Slashdot Mirror
Network Intrusion Detection Systems Fail to Impress
TheBongPipe writes "I'm reading a nice test here about 7 commercial IDSs. Who won the prize? Nobody..." They also looked at Snort, but found that all the products generated way too many false alarms.
"As for stability, I think this report is correct, the only IDS I've used that didn't crash consistanty was snort (with ACID)"
I've run NAI's IDS (the one that came bundled with PGP 7.1) for a year on Win2k, and it hasn't crashed yet. It does come up with false positives, especially if you configure it to be "sensitive", but once they occur, you can determine whether or not you want to continue to listen for them. It consistently tagged something the Mac's on our LAN were doing as a "fraggle" attack, so I turned off "fraggle" detection.
Not a perfect solution, but soooo much better than nothing.
This article came from the point of view of a normal administrator trying to also manage security. It is mostly based on the assumption that you use the default ruleset (there's no mention of what ruleset is put to use).
Nowadays you really have to be selective about what ruleset you use, logging too much isn't a good thing. This is part of the reason you need a qualified Intrusion analyst who have the expertise to determine which ruleset is useful and which isn't.

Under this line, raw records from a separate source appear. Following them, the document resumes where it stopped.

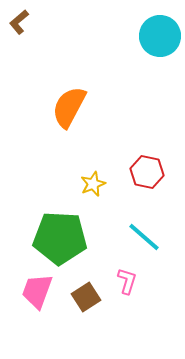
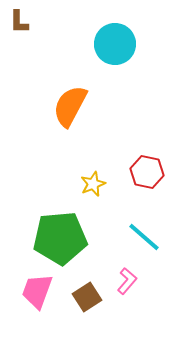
brown L-shape: rotated 50 degrees counterclockwise
cyan circle: moved 45 px left, 8 px down
orange semicircle: moved 1 px right, 1 px up
green pentagon: rotated 8 degrees counterclockwise
pink L-shape: rotated 24 degrees clockwise
brown square: moved 1 px right
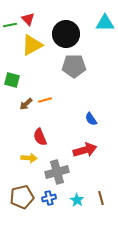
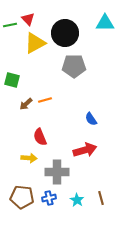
black circle: moved 1 px left, 1 px up
yellow triangle: moved 3 px right, 2 px up
gray cross: rotated 15 degrees clockwise
brown pentagon: rotated 20 degrees clockwise
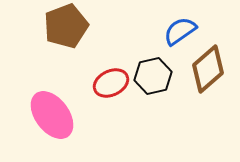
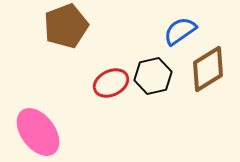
brown diamond: rotated 9 degrees clockwise
pink ellipse: moved 14 px left, 17 px down
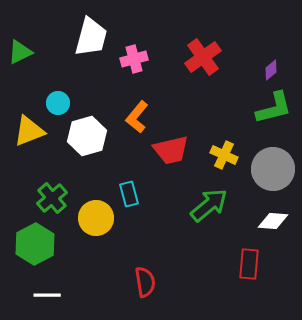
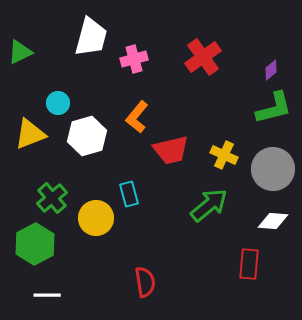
yellow triangle: moved 1 px right, 3 px down
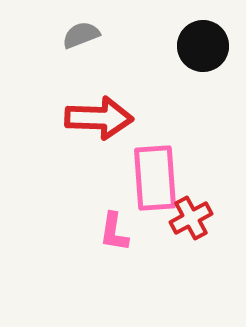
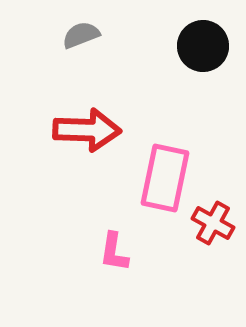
red arrow: moved 12 px left, 12 px down
pink rectangle: moved 10 px right; rotated 16 degrees clockwise
red cross: moved 22 px right, 5 px down; rotated 33 degrees counterclockwise
pink L-shape: moved 20 px down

The worst thing that can happen (which does happen quite often) is after paying for the expensive distributed sensor IDS system, the logs are never processed or read by anyone.
As stated by the article, an IDS is suppose to log anomalies, that is any abnormal behaviour. But anomalies is only useful if you have a technical guy capable of analysing the traffic. In fact, I would rather have a faulty IDS system that misses packets than to have a good IDS system and all logs go down the drain at the end of the day.

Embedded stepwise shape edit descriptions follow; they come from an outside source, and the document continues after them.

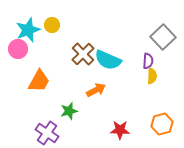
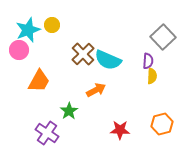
pink circle: moved 1 px right, 1 px down
green star: rotated 18 degrees counterclockwise
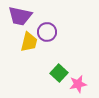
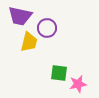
purple circle: moved 4 px up
green square: rotated 36 degrees counterclockwise
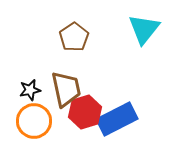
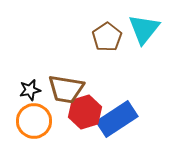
brown pentagon: moved 33 px right
brown trapezoid: rotated 111 degrees clockwise
blue rectangle: rotated 6 degrees counterclockwise
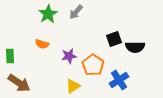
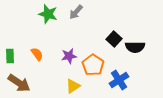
green star: rotated 24 degrees counterclockwise
black square: rotated 28 degrees counterclockwise
orange semicircle: moved 5 px left, 10 px down; rotated 144 degrees counterclockwise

But Opus One's servers run OpenVMS, not Windows. Even though it is trivially easy to figure out what operating system a Web server uses, not one of the IDSs did so. Instead, they collectively generated literally millions of alarms about attacks that never happened.
That's an unrealistic expectation to place on an IDS, from the start. You get an IDS to log attack attempts first, not the attacks themselves - if the attacks are known (have signatures) your machines should be protected against them in the first place.
Hands in my pocket
This review wasnt done very well. There was a lot of discussion on the Security Focus Focus-IDS list. Robert graham, main craeted of the BlackICE engine (and the guy who wrote altivore) summed it up nicely in this posting (text below): http://online.securityfocus.com/archive/96/279595. Also, the entire thread can be found at: http://online.securityfocus.com/archive/96/280125/ 2002-07-08/2002-07-14/1
u rity1.html
Actually, most of his posts tend to have interesting (and qualified) views on IDS> sure he is biased (a vendor) but his commentary is usually thought out and not vendor-ish.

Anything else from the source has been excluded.